What AV etc do you have right now, and what does that show after a manual scan ?

If you want to pay for a first class product that detects and kills KL's,trojans,rootkits etc etc, then i would recommend BOClean. They don't do a trial, but 30 day money back promise, which they keep. Don't know many who have asked though, and i use it too.

I wouldn't write anything private or log in or bank etc etc online until it's sorted !

After you reply we'll move on

StevieO

 

I would first try to eliminate as many logical explanations as possible. Contact the forum administrator/moderator and ask them if it is at all possible that your logon status can still be shown as online after the period of time that you have stated you have been logged off. You may also want to mention that you suspect someone else is logging under your name, as they may take the initiative and go on to the next step and check their logs for discrepancies. If their answer does not suffice, check again when this discrepancy of logon status occurs and then check your IP address at that moment.
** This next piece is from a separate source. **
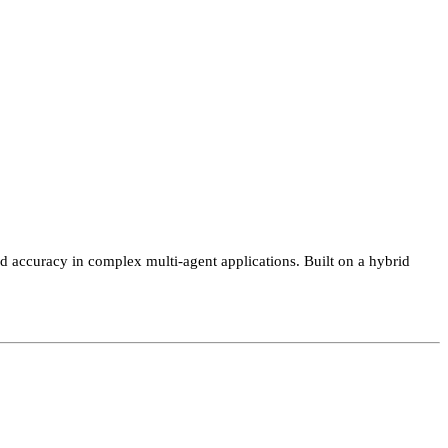
ccuracy in complex multi-agent applications. Built on a hybrid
Contact the forum administrator/moderator again and ask them to check their event logs and the IP address of the person logged in at said time. If there is a discrepancy here, something fishy might be going on

I would then first check to see if there is any type of hardware keylogger. Check to make sure no devices are connected in between the keyboard port on your computer tower and the keyboard itself.
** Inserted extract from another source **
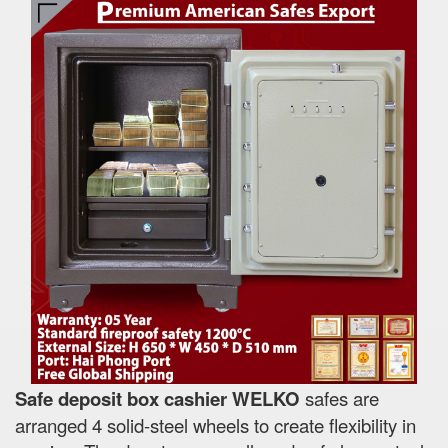
Safe deposit box cashier WELKO
safes are
arranged 4 solid-steel wheels to create flexibility in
Software keyloggers maybe a little harder to detect. If someone were to keylog activities on your computer it can be done in quite a few ways. There are commercial keyloggers you can purchase, as well as remote access trojans, and the more advanced rootkits. Any number of these has the ability to keylog activities. And detecting them by signature methods can be successful or not, depending how advanced the keylogger is and if the keylogger is custom made. If a keylogger is custom made the chances an anti-spyware/malware/keylogging application in having the signature to detect it makes it much smaller (unless it detects it by some generic means). But scanning for a keylogger by signatures is probably the easiest to do, and would be the next thing I would try. Download free/trial versions of these programs, update their signatures and perform a scan. spybot , spy sweeper , microsoft windows defender , ewido (as mentioned) , unhackmeetc. If you are willing to put money on this investigation you may also want to look into spycop , as it specifically deals with detecting such programs by signature (though if you really do suspect you are keylogged at this time, you may want to consider purchasing spycop on a computer that is not keylogged, so you do not compromise your credit card information ) . Also if you do not already have one in place, you may want to download a software firewall with outbound filtering to monitor what types of programs are requesting internet access.

Of course there are also many other programs to protect you from being keylogged in the first place, but if your computer is already compromised the effectiveness of such programs may already be in jeopardy.

I will not go into the ethics of people who feel it necessary to monitor girlfriend/boyfriend activities, as I am sure that is a whole different topic.